The Snowdrop's big brother

The snowdrops have ceased flowering, leaving fat capsules of seeds to be tediously removed if the species isn't to take over the garden completely. "Rarely seeding" states Clive Stace in his "New Flora of the British Isles"; he must be joking! 

Summer Snowflake, Leucojum aestivum, in the garden
of Oliver Tynan. Byfield, 7 May, 2013

Snowdrops are exceedingly common - and not really a favourite plant of mine. Far less commonly grown are the Snowflakes. Despite being placed in a separate genus they are closely related, being in the same subfamily of the Amaryllidaceae Family. There are two species native to Britain, the more familiar one being Leucojum aestivum, known as the Summer Snowflake. It is found in damp meadows, mainly in the Thames valley, where it often grows among willows. In similar conditions it grows in the grounds of Castle Ashby House and at Kelmarsh Hall, but these are deliberate plantings. Two subspecies have been recognised: ssp aestivum and ssp pulchellum, but these may merely be forms - not meriting the status of subspecies. The species is native across southern Europe as far as the Caucasus.

Clearly distinct is our second species, the Spring Snowflake Leucojum vernum. Though generally regarded as native to Britain there must be a question mark against it. Certainly it grows in "natural" conditions in Somerset and Dorset but it may be a long-established introduction (as indeed may the Snowdrop).

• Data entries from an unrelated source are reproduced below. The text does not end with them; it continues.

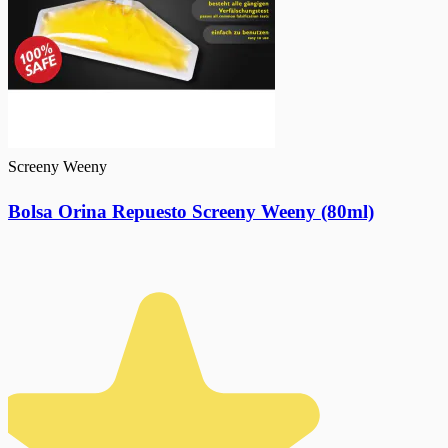
Screeny Weeny
Bolsa Orina Repuesto Screeny Weeny (80ml)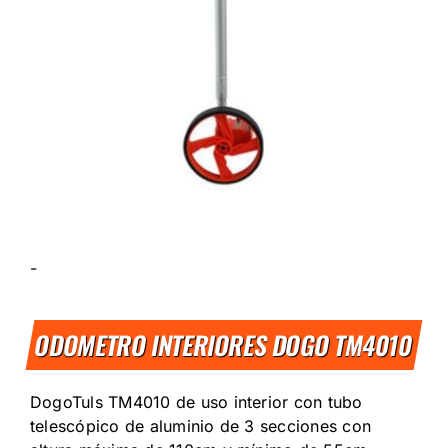
-
ODOMETRO INTERIORES DOGO TM4010
DogoTuls TM4010 de uso interior con tubo
telescópico de aluminio de 3 secciones con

Both are quite garden-worthy plants and should be seen more often. They like damp conditions and for my friend Oliver Tynan his damp lawn seems to suit them very well.

Summer Snowflake, again in Oliver's garden.
1 April, 2014
Leucojum vernum usually bears only one, occasionally two, on each flowering stem. The cluster of flowers shown here make it clear that the species is Leucojum aestivum.